LAFAYETTE — Now that the Ragin’ Cajuns have seen the Blue Ridge Mountains and shared some stories, a coast-to-coast work trip will continue with a battle against the No. 2 ranked team in the country.

When the No. 9 ranked University of Louisiana at Lafayette softball team enters Howe Field at the University of Oregon campus Friday to face the Ducks (38-5), it will be the third leg of a four-part journey. The Cajuns went to Boone, North Carolina, to tangle with conference foe Appalachian State last weekend, then returned home before they head to the Pacific Northwest.

“I don’t think the travel matters,” sophomore Haley Hayden said. “We are playing the same sport that we are here at home. Traveling that far, it is a lot of team bonding.”

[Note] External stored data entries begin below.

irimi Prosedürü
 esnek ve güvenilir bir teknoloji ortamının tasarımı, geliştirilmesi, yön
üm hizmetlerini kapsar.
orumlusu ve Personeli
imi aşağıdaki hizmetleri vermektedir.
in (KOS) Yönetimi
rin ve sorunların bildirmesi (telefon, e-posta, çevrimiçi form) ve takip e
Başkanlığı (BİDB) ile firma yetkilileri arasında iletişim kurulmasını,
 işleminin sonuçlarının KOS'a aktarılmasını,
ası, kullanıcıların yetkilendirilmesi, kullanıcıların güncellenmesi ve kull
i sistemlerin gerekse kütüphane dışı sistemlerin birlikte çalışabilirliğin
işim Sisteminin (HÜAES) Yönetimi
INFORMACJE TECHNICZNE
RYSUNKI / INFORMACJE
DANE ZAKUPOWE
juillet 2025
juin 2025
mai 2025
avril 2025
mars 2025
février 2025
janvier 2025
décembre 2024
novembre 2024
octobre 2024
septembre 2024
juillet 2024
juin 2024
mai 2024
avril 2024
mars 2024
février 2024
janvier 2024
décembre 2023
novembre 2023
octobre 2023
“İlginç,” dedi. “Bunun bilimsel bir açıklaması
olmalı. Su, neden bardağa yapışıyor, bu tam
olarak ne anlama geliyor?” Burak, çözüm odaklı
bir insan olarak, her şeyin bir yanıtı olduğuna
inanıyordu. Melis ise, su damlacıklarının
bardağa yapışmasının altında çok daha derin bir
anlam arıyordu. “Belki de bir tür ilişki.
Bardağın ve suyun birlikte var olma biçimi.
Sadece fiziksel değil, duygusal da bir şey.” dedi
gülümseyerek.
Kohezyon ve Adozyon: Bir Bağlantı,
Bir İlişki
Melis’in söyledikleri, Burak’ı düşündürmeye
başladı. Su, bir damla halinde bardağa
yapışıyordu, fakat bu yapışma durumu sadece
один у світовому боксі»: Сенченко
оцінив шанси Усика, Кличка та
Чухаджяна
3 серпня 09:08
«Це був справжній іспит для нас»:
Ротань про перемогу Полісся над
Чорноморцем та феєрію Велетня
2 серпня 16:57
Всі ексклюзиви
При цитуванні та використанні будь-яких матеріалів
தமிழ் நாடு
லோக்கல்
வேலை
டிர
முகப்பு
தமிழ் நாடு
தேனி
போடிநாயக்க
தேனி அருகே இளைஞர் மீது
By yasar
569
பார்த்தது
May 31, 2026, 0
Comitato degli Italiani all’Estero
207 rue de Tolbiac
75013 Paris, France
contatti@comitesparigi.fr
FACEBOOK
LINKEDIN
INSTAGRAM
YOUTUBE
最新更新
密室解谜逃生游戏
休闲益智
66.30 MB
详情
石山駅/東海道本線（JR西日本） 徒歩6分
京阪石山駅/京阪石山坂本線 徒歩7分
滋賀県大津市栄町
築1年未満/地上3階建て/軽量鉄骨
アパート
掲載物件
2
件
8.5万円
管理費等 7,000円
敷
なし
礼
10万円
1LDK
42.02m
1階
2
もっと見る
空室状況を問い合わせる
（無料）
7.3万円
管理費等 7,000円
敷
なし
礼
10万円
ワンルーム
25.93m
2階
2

The trip to North Carolina produced a familiar result — a doubleheader sweep against the Mountaineers — for a team that is 34-5. The layout of Oregon will be unfamiliar between games.

“I don’t know what’s out there,” coach Michael Lotief said. “(The players) go where they want to. Some like to go to the mall, the mountains or the ocean. Part of college athletics is the travel experience. We are going to play softball, but they won’t be sitting in their rooms between games.”

The in-game atmosphere might provide some interesting sights and sounds, too. Douglas Fir trees surround Howe Field as a backdrop to duck logos and die-hard fans.

“This is like going to a super regional,” junior Shellie Landry said. “It’s hard when you don’t have your fans with you. We have to face tough competition. Oregon will pack the house. We know what we have to do — compete — whether our fans are there or not.”

Whether the Cajuns are on the East Coast, or on the West Coast facing Oregon All-American pitcher Cheridan Hawkins, the field dimensions and the other basics will stay largely the same.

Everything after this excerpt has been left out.